Simulating production conditions to test enterprise applications calls for some careful considerations. Learn how you can borrow the architect's hat without trying to fill his shoes.
A tester testing real-time enterprise applications requires technical know-how and expertise to be able to think through scenarios in which the application under test could behave abnormally in production. Beyond the functional, exploratory, boundary, regression and performance testing, a quality engineer has to wear a software architect's hat and start thinking like one. He needs to consider the hardware and software modules on which the application will be deployed in production and ensure application availability when a module or a combination of modules partially or completely fails.
On the negative scenarios side are tests to check that there is no client data loss when the server side has a failover, how ctrl+N behavior (the keys to spawn new browser instances) has been implemented when simultaneous logins to the application are disallowed, and how user notifications are handled when required plug-ins such as applets and flash are not installed.
On the server side, it is always important to ensure that the pre-production, staging, or user-acceptance testing environment is as close as possible to the production environment in terms of network architecture and ports hardening.
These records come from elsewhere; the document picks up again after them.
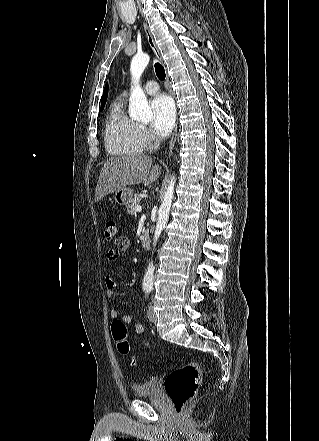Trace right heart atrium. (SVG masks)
I'll return each instance as SVG.
<instances>
[{
	"label": "right heart atrium",
	"mask_w": 319,
	"mask_h": 441,
	"mask_svg": "<svg viewBox=\"0 0 319 441\" xmlns=\"http://www.w3.org/2000/svg\"><path fill=\"white\" fill-rule=\"evenodd\" d=\"M139 138L144 148H150L155 143V137L151 131L143 125H139Z\"/></svg>",
	"instance_id": "obj_1"
}]
</instances>
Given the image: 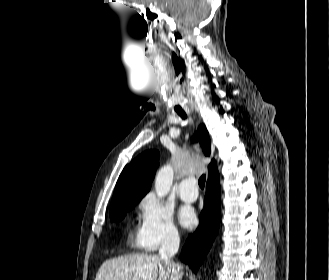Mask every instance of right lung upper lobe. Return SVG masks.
Returning <instances> with one entry per match:
<instances>
[{"mask_svg":"<svg viewBox=\"0 0 329 280\" xmlns=\"http://www.w3.org/2000/svg\"><path fill=\"white\" fill-rule=\"evenodd\" d=\"M195 139L199 140L204 154L209 155L210 139L204 125L199 127ZM158 160V151L148 150L125 166L116 183L111 208L124 200L142 199L146 195L150 190L151 182L158 166ZM216 172V162L212 160L208 166V178Z\"/></svg>","mask_w":329,"mask_h":280,"instance_id":"obj_1","label":"right lung upper lobe"}]
</instances>
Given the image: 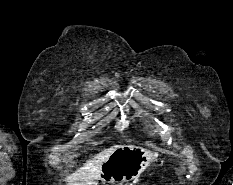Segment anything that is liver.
<instances>
[{"label": "liver", "instance_id": "obj_1", "mask_svg": "<svg viewBox=\"0 0 233 185\" xmlns=\"http://www.w3.org/2000/svg\"><path fill=\"white\" fill-rule=\"evenodd\" d=\"M119 147V145H114L89 159L82 167L66 178V185H96L100 178L102 164Z\"/></svg>", "mask_w": 233, "mask_h": 185}]
</instances>
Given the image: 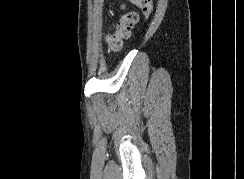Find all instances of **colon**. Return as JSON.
<instances>
[{"label": "colon", "instance_id": "obj_1", "mask_svg": "<svg viewBox=\"0 0 244 179\" xmlns=\"http://www.w3.org/2000/svg\"><path fill=\"white\" fill-rule=\"evenodd\" d=\"M153 0H136L135 6L148 18L153 11ZM129 3H134L135 0H128ZM137 13L135 11H127L121 17L118 28L115 33L107 34L105 37L106 44L111 51H118L123 46V41L128 38L137 21Z\"/></svg>", "mask_w": 244, "mask_h": 179}]
</instances>
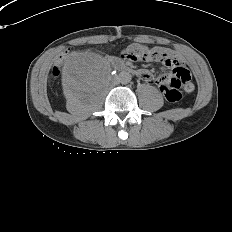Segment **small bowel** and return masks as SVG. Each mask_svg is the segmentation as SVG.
Returning <instances> with one entry per match:
<instances>
[{"mask_svg":"<svg viewBox=\"0 0 232 232\" xmlns=\"http://www.w3.org/2000/svg\"><path fill=\"white\" fill-rule=\"evenodd\" d=\"M139 48H144V47L136 46L134 49H139ZM155 50L158 51L161 54V57L160 58L148 57V58H146V61H154V60H159V59L163 60L166 66L171 67L173 69V72H174V68L176 66L182 67L181 58L179 57V55L177 54L176 51H174L172 49H169V48H164V47H159V48H156ZM139 74H140L141 79L145 83H147V84L155 83V84H157L159 86L160 90L162 91V87H163V84H164L163 78L160 77V78L155 79L146 70H141L139 72ZM184 88H185V91L191 92L194 89V85H193V83L191 81H189V82L186 83Z\"/></svg>","mask_w":232,"mask_h":232,"instance_id":"1","label":"small bowel"}]
</instances>
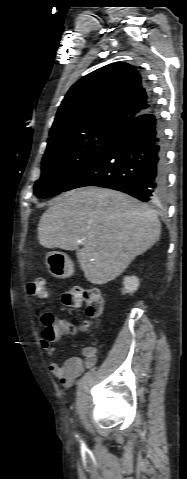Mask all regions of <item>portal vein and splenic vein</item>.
<instances>
[{
	"instance_id": "18ae733b",
	"label": "portal vein and splenic vein",
	"mask_w": 187,
	"mask_h": 479,
	"mask_svg": "<svg viewBox=\"0 0 187 479\" xmlns=\"http://www.w3.org/2000/svg\"><path fill=\"white\" fill-rule=\"evenodd\" d=\"M78 243H79V244H82V240H79Z\"/></svg>"
}]
</instances>
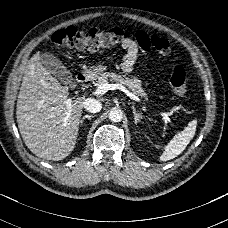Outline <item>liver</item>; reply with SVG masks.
Segmentation results:
<instances>
[{
	"label": "liver",
	"mask_w": 228,
	"mask_h": 228,
	"mask_svg": "<svg viewBox=\"0 0 228 228\" xmlns=\"http://www.w3.org/2000/svg\"><path fill=\"white\" fill-rule=\"evenodd\" d=\"M41 52L30 59L23 77L16 107L17 125L35 156L59 161L76 147L85 98H68L66 88L43 66Z\"/></svg>",
	"instance_id": "obj_1"
}]
</instances>
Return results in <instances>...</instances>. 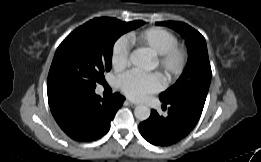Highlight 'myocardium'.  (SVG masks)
<instances>
[{
	"label": "myocardium",
	"mask_w": 261,
	"mask_h": 162,
	"mask_svg": "<svg viewBox=\"0 0 261 162\" xmlns=\"http://www.w3.org/2000/svg\"><path fill=\"white\" fill-rule=\"evenodd\" d=\"M188 59L187 50L179 45L155 55L156 65L164 73L168 81L175 80L184 73Z\"/></svg>",
	"instance_id": "f54148a6"
}]
</instances>
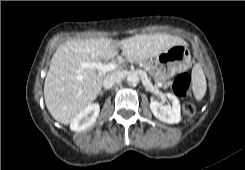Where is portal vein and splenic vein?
<instances>
[{"mask_svg":"<svg viewBox=\"0 0 245 170\" xmlns=\"http://www.w3.org/2000/svg\"><path fill=\"white\" fill-rule=\"evenodd\" d=\"M80 65L82 68L97 69L102 73L109 72L117 67L114 63L103 64L102 62H82Z\"/></svg>","mask_w":245,"mask_h":170,"instance_id":"1","label":"portal vein and splenic vein"}]
</instances>
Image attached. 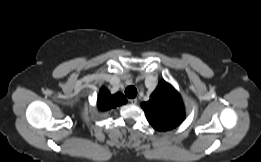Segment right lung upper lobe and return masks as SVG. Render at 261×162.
<instances>
[{
  "label": "right lung upper lobe",
  "mask_w": 261,
  "mask_h": 162,
  "mask_svg": "<svg viewBox=\"0 0 261 162\" xmlns=\"http://www.w3.org/2000/svg\"><path fill=\"white\" fill-rule=\"evenodd\" d=\"M127 99L122 93L111 94L106 88H101L97 100L98 108L102 111H107L122 104H125Z\"/></svg>",
  "instance_id": "1"
}]
</instances>
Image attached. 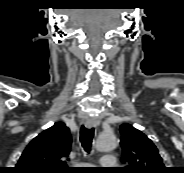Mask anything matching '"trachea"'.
<instances>
[{"mask_svg":"<svg viewBox=\"0 0 184 173\" xmlns=\"http://www.w3.org/2000/svg\"><path fill=\"white\" fill-rule=\"evenodd\" d=\"M94 137V128L88 129L84 126L80 130V142L84 150L89 153L92 146V140Z\"/></svg>","mask_w":184,"mask_h":173,"instance_id":"1","label":"trachea"}]
</instances>
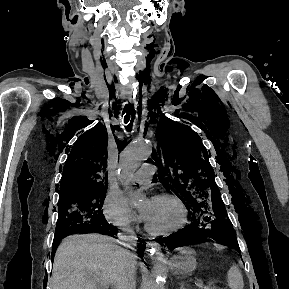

Often, an application that works in QA might fail in production, as it may not have been tested for port availability.
During load testing, the tester should use the cloud to simulate external load, as using internal servers does not simulate actual user bandwidth usage. Also, for applications with load balancers that serve multiple servers, more than one cloud machine should be used to distribute the load and avoid all requests going to just one server. Component failover at all levels is a very realistic scenario, and test cases should be defined to test all component levels—web server, application server, and database server.
For testing messaging applications that are processing or publishing live data, testing should be done by adding a “slow” consumer or subscriber to avoid system-health deterioration caused by messages that are in memory for a long time. Herein, tests should also check for proper system notifications and alarms. Also, use a full data set during load testing to expose potential issues related to simultaneous data actions. Such issues may not surface with partial data sets
A quality engineer thinking like an architect can unearth potential production issues by focusing on the architectural components that the application will run on. Resources are a constraint, especially in real time applications, so it is important that the test plan contains design tests to cover such cases.
To promote efficient usage of resources on the web-server side, the tester should ensure that static content is rendered from the web server instead of the application server. Similarly, system compression levels should be adequately tested, as bandwidth usage is often a concern in real-time applications.
On the application-server side, the tester should try things including forcefully shutting down all parts of the application, like the admin server and SNMP server, to verify that the application is responding as expected. Verifying that that components reconnect and communicate with each other when they are restarted is also important. To verify real-time server clustering, tests should cover test-environment hardening and check for port usage in production. While testing for clustering, the tester should use a similar number of nodes as in production to uncover any performance degradation as the number of nodes increases. Finally, testing the server-side cache’s performance should be done with a full set of data to help tune the cache effectively, since responses vary heavily as data sets increase.